There's even an online zine for IF, called subQ. These are shorter stories, sometimes illustrated. It's not a good sign that they are going on indefinite hiatus, but their presence online for the past five years shows there has been interest.

What many people seem not to have noticed is that Amazon will now allow writers to submit HTML apps for their Fire tablets. No more need to use Java. You can submit straight HTML and whatever assets the HTML app needs, such as images and JavaScript. I haven't heard of anyone taking advantage of this to create and publish IF. I'd be looking into it more if I weren't trying to finish up a novel.

To answer the question, is the IF genre legit, the answer is yes, if having a number of people interested in the genre is what qualifies it as being legit. Will it remain legit? The story for subQ is a very different one from that for Choice of Games, who is doing well enough to have their products not only on Amazon but also on Steam. Suffice it to say, the genre is not dead.

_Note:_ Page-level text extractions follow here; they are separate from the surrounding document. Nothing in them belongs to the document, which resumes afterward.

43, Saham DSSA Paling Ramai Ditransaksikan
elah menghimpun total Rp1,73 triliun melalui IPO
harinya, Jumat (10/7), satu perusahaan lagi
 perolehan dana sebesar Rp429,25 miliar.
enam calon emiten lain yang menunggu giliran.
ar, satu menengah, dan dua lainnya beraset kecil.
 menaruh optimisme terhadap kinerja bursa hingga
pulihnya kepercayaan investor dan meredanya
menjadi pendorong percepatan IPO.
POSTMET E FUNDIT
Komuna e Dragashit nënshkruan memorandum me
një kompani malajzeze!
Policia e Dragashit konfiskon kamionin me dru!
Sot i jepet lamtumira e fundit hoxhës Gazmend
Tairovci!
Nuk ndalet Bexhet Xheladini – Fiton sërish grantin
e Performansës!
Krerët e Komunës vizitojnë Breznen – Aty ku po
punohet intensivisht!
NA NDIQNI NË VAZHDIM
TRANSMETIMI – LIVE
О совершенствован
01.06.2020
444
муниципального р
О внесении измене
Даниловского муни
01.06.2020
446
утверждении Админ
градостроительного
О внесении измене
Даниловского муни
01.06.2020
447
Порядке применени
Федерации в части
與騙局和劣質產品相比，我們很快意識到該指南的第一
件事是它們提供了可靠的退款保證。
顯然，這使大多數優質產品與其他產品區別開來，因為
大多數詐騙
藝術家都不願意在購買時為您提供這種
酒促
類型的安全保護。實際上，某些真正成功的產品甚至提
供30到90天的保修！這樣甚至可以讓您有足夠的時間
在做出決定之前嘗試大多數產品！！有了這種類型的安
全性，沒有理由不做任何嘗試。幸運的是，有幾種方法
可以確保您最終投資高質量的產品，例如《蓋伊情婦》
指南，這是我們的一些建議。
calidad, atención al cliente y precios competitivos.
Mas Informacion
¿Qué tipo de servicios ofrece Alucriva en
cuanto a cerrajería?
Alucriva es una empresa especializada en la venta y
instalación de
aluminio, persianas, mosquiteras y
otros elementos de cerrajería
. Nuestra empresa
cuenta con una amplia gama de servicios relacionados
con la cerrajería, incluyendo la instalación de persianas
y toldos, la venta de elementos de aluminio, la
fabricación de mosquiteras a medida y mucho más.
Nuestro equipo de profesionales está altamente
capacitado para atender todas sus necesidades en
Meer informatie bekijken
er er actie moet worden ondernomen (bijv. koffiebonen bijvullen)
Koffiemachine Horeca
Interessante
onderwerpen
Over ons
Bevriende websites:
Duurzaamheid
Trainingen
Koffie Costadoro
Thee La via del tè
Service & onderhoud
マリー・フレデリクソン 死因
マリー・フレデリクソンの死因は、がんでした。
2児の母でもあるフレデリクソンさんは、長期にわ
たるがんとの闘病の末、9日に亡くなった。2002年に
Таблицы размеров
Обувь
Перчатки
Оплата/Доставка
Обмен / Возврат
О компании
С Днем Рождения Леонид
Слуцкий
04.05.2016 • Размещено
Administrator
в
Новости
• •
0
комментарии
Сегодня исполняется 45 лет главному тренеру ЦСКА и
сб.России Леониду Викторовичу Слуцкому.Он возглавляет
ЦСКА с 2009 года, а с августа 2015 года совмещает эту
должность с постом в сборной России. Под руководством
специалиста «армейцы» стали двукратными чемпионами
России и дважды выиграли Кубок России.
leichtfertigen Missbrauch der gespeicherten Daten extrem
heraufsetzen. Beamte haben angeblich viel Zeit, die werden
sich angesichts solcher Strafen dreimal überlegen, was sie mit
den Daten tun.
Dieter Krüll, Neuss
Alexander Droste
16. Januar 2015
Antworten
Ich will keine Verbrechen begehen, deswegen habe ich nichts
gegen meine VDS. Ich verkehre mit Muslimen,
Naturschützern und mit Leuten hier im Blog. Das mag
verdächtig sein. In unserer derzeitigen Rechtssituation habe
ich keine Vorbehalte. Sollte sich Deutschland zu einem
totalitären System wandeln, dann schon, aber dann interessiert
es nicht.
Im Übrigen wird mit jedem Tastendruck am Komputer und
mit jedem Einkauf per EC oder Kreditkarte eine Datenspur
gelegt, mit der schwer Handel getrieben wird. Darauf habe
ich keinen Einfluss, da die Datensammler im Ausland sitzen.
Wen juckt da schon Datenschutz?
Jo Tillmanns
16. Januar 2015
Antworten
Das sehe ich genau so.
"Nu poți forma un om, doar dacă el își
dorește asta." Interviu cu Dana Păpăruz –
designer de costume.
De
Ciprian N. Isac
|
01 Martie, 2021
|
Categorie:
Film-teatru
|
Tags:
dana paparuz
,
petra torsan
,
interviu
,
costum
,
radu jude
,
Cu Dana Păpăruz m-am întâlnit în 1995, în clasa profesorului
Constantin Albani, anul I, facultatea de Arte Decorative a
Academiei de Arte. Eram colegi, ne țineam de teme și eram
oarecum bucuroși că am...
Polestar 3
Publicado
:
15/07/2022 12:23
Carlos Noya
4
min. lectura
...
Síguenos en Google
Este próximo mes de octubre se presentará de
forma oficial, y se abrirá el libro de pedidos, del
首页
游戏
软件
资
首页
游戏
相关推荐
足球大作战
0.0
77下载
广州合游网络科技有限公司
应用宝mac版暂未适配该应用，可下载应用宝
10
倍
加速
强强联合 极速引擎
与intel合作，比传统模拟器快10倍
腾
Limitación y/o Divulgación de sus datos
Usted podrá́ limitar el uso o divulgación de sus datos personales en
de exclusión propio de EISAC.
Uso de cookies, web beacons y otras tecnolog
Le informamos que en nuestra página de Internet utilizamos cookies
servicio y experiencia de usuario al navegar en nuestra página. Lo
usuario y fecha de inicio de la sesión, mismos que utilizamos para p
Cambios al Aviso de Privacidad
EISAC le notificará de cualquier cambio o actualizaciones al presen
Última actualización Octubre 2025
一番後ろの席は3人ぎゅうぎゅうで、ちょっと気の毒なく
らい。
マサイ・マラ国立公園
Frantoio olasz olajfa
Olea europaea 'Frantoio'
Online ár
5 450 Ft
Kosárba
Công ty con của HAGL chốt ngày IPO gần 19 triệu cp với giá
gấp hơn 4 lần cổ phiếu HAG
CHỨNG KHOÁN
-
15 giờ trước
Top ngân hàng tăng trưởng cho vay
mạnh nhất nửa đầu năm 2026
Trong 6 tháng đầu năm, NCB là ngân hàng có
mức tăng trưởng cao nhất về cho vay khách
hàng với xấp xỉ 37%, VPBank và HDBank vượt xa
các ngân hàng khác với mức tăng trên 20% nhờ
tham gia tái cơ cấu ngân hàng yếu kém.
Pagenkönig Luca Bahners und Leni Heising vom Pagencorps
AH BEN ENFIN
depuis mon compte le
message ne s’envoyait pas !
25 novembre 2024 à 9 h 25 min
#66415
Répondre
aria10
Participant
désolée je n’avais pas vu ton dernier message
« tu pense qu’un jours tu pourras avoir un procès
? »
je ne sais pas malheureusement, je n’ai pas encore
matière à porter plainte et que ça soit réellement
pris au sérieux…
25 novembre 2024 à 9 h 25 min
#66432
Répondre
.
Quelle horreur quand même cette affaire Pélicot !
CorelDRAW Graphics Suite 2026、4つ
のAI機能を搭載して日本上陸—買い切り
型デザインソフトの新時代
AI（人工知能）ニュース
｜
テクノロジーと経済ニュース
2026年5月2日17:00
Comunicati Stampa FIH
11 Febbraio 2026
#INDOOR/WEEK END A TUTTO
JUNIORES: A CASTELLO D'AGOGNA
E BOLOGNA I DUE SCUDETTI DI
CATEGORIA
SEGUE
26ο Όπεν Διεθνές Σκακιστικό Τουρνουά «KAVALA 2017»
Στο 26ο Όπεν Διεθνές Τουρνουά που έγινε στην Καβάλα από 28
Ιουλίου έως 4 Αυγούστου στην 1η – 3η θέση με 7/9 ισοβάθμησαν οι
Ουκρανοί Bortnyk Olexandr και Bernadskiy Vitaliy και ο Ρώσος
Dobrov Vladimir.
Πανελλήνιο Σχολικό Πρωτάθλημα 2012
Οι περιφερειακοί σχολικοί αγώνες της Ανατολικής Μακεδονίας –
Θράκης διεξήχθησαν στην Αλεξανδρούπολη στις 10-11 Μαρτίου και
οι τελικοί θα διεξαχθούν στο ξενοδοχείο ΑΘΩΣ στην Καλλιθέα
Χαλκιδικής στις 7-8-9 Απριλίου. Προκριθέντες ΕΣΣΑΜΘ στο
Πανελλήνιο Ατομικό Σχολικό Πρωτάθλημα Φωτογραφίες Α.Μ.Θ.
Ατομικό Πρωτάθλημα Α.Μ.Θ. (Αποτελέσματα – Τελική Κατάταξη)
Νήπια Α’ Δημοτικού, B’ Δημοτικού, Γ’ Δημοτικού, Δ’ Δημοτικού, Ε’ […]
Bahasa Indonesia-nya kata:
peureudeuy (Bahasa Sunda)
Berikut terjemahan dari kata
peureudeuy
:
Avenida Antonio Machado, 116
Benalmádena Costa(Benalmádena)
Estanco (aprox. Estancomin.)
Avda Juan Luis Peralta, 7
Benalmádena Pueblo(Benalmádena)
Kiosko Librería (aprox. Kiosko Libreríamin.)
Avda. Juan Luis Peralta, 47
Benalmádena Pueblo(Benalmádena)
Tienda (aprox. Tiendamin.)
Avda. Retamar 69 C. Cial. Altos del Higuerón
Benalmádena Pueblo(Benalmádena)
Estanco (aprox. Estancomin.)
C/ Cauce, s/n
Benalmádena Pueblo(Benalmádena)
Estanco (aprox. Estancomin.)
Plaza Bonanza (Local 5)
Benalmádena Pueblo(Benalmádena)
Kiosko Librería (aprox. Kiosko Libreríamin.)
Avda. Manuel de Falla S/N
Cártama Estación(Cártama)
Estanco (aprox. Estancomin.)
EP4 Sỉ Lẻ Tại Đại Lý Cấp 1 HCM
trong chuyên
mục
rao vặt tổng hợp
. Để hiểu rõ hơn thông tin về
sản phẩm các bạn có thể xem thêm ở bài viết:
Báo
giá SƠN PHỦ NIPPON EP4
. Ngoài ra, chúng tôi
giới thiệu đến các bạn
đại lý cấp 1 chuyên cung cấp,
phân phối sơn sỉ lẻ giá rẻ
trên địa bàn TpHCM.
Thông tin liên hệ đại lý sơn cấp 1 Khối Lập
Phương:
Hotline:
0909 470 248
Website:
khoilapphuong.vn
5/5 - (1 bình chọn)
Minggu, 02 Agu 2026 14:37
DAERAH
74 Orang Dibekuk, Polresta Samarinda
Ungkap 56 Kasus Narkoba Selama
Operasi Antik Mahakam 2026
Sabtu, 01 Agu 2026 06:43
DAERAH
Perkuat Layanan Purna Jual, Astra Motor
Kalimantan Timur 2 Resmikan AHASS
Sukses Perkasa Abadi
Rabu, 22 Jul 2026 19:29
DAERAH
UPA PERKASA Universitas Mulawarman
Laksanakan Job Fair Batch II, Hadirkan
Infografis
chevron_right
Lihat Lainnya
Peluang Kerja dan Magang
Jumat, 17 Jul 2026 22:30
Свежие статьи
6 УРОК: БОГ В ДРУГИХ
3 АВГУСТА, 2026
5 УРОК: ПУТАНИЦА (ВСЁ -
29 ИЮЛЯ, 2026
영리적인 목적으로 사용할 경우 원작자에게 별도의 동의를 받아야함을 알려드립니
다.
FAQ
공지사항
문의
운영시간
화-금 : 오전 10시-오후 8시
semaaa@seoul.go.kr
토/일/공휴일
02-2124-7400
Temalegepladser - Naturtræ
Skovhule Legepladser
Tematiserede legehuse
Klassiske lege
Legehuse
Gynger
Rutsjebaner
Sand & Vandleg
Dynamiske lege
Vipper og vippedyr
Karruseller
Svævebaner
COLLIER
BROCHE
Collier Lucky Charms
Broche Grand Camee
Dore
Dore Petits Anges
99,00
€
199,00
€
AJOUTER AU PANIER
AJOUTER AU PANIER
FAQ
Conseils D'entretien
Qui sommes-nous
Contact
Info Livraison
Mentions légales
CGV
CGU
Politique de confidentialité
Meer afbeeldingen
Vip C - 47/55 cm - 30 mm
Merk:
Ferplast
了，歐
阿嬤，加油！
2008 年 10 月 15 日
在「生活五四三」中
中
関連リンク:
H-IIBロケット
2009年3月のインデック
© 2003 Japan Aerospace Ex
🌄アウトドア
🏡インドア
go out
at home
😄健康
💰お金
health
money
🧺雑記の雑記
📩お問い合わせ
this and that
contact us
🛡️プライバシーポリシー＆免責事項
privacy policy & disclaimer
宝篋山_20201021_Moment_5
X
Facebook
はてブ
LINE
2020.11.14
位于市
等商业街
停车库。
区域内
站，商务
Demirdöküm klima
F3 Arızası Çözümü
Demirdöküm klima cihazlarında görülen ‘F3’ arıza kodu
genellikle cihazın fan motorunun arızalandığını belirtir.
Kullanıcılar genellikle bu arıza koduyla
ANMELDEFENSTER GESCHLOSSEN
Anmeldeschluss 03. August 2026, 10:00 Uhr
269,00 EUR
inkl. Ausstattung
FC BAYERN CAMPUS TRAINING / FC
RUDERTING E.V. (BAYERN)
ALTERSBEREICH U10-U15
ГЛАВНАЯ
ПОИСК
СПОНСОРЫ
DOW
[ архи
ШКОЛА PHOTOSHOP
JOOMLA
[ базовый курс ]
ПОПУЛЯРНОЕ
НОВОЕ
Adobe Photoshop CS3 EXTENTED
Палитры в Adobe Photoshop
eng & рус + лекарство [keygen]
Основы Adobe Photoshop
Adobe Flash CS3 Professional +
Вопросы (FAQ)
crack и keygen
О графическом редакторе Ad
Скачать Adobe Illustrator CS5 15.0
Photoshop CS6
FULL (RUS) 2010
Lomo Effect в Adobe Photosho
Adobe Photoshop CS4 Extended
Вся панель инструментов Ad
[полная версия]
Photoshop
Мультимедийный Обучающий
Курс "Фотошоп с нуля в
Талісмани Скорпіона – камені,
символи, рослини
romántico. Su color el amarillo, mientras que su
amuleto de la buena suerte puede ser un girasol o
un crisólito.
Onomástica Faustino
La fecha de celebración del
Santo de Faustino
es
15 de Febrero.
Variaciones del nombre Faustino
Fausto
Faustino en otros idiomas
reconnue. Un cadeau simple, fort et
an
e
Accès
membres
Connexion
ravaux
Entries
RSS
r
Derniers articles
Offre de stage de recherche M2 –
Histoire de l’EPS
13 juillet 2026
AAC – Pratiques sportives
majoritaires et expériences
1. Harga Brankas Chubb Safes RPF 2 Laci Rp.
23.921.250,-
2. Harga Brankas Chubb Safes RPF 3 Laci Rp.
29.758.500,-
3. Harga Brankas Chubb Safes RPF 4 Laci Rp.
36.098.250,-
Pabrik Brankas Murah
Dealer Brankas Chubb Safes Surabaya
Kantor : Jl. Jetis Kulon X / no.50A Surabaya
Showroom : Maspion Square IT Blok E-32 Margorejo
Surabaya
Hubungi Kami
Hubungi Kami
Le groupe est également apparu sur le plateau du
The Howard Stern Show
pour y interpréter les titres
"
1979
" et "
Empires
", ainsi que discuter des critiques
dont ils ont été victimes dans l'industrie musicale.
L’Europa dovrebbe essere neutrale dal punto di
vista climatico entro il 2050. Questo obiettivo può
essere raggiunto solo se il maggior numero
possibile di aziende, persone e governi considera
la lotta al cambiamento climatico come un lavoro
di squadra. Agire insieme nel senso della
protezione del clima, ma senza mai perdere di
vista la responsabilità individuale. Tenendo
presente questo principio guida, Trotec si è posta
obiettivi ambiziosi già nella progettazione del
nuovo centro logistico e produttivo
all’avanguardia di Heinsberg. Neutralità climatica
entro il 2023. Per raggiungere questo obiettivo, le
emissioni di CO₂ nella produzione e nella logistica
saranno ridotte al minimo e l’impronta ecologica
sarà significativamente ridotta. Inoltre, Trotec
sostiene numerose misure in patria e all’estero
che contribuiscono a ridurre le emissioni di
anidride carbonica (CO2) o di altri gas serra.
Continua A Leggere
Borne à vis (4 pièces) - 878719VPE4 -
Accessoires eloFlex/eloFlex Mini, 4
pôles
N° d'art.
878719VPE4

If your criteria for legitimacy depends on whether IF qualifies as literature, well, readers will make that decision for themselves. If the criteria for legitimacy depends on how much money is to be made writing in the genre, there are enough success stories to demonstrate that money is being made. What's the potential for any given writer? Depends on the writer and their marketing capabilities. The target audience is there, if you can reach them and convince them you've created something they need to experience. Cheers!